The letter, signed by Carles Puigdemont, Toni Comín and Clara Ponsatí, says it is shameful that "Pablo Casado, leader of the PP, attended a mass to pay tribute to the late Spanish dictator." And it adds that the incident also has a deeper significance, as "a metaphor for many things that are deeply wrong in the Spanish state," warns the letter, noting that Casado said he was unaware of the purpose of the mass and that he was there "by mistake."
The MEPs provide additional background to the incident, reminding their colleagues that Spain is "the only EU country that has not built its democracy on the defeat of totalitarian regimes" and state the fact that Casado "attended a mass in memory of a man who ordered the killing, imprisonment or forced exile of hundreds of thousands of people".

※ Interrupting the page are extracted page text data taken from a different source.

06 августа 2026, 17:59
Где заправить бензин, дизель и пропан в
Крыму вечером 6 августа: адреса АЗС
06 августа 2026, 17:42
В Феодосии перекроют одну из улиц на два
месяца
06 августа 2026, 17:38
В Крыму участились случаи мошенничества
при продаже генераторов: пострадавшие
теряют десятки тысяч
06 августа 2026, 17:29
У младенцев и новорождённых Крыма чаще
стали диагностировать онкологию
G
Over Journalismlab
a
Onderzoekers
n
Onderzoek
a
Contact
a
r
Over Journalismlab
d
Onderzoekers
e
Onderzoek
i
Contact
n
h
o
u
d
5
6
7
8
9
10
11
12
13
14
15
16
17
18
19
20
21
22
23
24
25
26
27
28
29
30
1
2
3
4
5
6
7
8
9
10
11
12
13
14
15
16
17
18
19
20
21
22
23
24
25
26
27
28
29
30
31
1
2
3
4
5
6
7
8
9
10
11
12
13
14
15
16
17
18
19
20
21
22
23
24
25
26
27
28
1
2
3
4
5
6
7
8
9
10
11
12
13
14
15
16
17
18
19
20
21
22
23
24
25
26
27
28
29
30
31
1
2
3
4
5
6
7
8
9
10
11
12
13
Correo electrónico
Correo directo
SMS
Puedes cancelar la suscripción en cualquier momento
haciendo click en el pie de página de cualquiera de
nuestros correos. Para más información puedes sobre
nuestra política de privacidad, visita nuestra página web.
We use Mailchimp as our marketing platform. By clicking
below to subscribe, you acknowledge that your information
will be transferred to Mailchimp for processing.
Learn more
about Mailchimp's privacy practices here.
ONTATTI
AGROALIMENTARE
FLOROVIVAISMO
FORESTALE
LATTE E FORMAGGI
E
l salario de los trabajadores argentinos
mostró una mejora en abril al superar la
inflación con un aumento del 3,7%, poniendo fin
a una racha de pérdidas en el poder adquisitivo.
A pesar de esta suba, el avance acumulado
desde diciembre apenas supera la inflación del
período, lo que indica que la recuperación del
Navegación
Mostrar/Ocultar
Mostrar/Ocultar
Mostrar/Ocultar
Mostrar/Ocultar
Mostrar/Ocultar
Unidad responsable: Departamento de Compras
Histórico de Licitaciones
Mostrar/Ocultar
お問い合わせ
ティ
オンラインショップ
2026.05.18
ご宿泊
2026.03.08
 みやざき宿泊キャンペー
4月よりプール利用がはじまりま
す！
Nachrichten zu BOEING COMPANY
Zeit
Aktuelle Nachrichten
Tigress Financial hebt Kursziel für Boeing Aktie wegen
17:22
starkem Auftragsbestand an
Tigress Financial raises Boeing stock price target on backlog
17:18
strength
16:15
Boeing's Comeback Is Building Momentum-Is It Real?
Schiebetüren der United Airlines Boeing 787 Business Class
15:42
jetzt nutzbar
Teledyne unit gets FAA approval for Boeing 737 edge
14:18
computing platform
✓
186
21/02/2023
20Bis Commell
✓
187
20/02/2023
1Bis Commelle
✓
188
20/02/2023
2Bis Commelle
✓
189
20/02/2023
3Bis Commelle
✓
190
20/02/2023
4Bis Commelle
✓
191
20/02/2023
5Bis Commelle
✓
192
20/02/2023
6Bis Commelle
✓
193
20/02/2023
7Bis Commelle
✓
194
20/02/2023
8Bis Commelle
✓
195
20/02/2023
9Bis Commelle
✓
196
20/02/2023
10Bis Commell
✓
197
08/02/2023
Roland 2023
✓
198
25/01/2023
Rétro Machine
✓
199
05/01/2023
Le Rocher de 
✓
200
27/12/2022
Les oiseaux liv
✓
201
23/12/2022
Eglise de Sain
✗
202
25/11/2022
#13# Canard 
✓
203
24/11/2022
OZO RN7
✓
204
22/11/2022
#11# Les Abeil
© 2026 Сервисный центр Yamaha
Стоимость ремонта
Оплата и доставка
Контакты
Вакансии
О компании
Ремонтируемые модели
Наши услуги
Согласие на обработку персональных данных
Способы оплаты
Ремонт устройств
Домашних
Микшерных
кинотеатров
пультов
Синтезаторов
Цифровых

The text explains that, 46 years after the dictator's death, it is still possible to pay tribute to him in Spain; that masses are celebrated annually in many places in commemoration of his death; that the Francisco Franco Foundation, an organization set up to promote the positive memory of the dictator, is still legal; and that the crimes of Franco’s fascist regime have never been tried or their victims rehabilitated due to the 1977 Amnesty Law.
Unopened graves
The letter from Puigdemont, Comín and Ponsatí also recalls that the Spanish government "does not want to derogate this Amnesty law, although this would be the only way to ensure effective prosecution of crimes committed by the Francoist regime". "As strange as it may seem, Spain is still the second country in the world with the most people buried in unopened mass graves, just behind Cambodia," notes the text, which recalls that most of these victims were killed by Francoists troops during the Civil War or in the years afterwards.
"Banalizing and paying homage to fascist dictators should not be tolerated," concludes the text, which is accompanied by information from UK newspaper The Guardian reporting Pablo Casado's presence at the mass in honour of Francisco Franco.